Dr. Christine Cheney named College of Education Dean
Chris Cheney has been named dean of the University of Nevada, Reno College of Education.
Dr. Cheney is a 1971 graduate of the College of William and Mary with a degree in Psychology. She continued at William and Mary to earn her M.Ed. in 1973 in Special Education, then spent five years working in public school systems. She earned her Ed.D. in special education from Indiana University.
Cheney is professor of special education and chair of the department of educational specialties, a role she has filled since the department's founding in 2003.
Cheney's commitment to her students and to teaching is particularly exemplified by two awards. In 2002 Cheney was awarded the F. Donald Tibbitts Memorial Distinguished Teacher Award, which is presented annually and is considered the University's most prestigious teaching award. Cheney was awarded the Regents Undergraduate Advisor Award in 2001 by the Nevada Board of Regents. She is also a past winner of two important College of Education awards, the Outstanding Outreach, National Education Week Award and the Cashell Outstanding Instructor Award.

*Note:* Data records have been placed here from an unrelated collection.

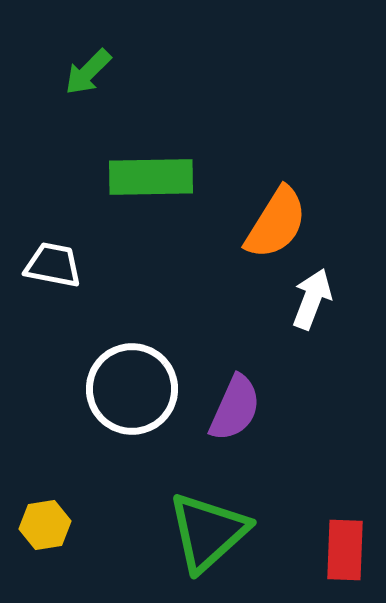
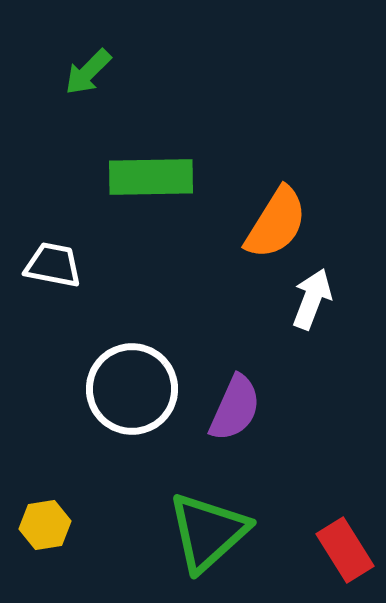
red rectangle: rotated 34 degrees counterclockwise
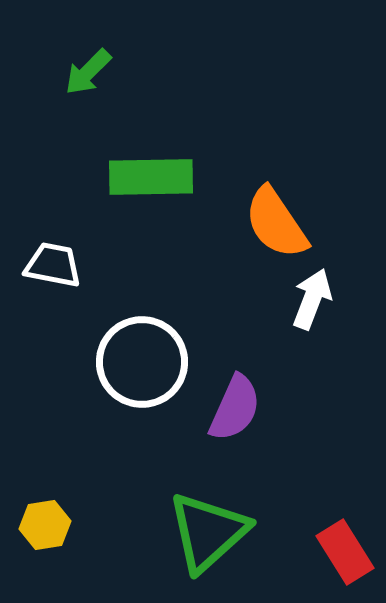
orange semicircle: rotated 114 degrees clockwise
white circle: moved 10 px right, 27 px up
red rectangle: moved 2 px down
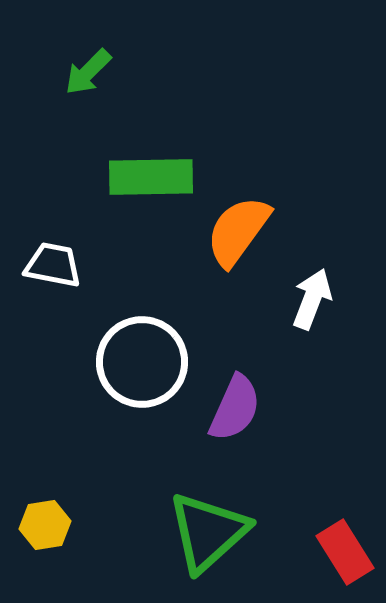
orange semicircle: moved 38 px left, 8 px down; rotated 70 degrees clockwise
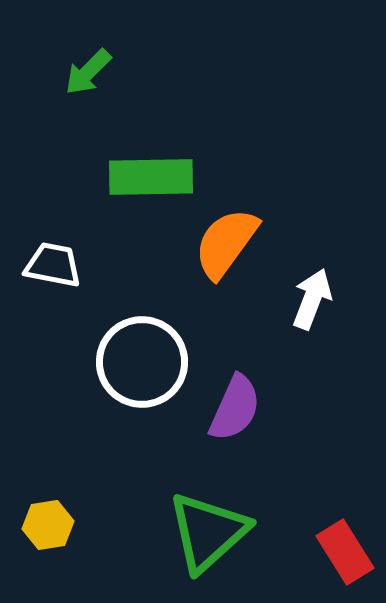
orange semicircle: moved 12 px left, 12 px down
yellow hexagon: moved 3 px right
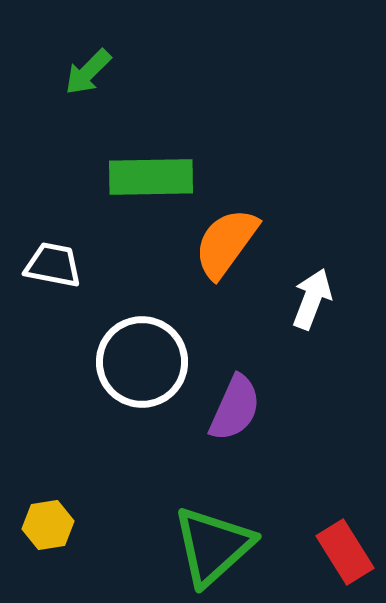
green triangle: moved 5 px right, 14 px down
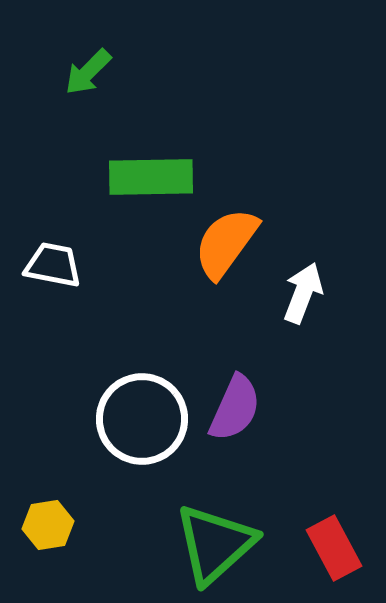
white arrow: moved 9 px left, 6 px up
white circle: moved 57 px down
green triangle: moved 2 px right, 2 px up
red rectangle: moved 11 px left, 4 px up; rotated 4 degrees clockwise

"Chris has dedicated her career to preparing tomorrow's teachers, and she is an outstanding teacher herself," said Marc Johnson, University provost. "She has contributed to the body of knowledge for her field of study through grant-supported projects and numerous publications, and she has an impressive record of University service and leadership within the College of Education."
She came to the University of Nevada, Reno in 1984 as an assistant professor of special education in the Department of Curriculum & Instruction, and went on to help create the department she chairs today.
"Her conversations with me have shown me that Chris has the ability and passion to lead the college through its reorganization and position it for growth in the future," said Johnson.
"There are many who participated in this process," he added. "I would like to thank the search committee members for their efforts. I would also like to thank all the candidates for the position who enthusiastically participated in the process, and the faculty and staff who attended the candidate forums."
Cheney's appointment as dean is a two-year appointment. She replaces Bill Sparkman, who has served as the college's dean since 1998 and announced his decision to step down and return to the faculty as of July 1, 2010.
"Bill is widely respected across campus and is recognized as the consummate colleague, gentlemen and University ambassador," said Johnson. "I know his colleagues - especially his fellow deans - join me in acknowledging his many contributions to this University."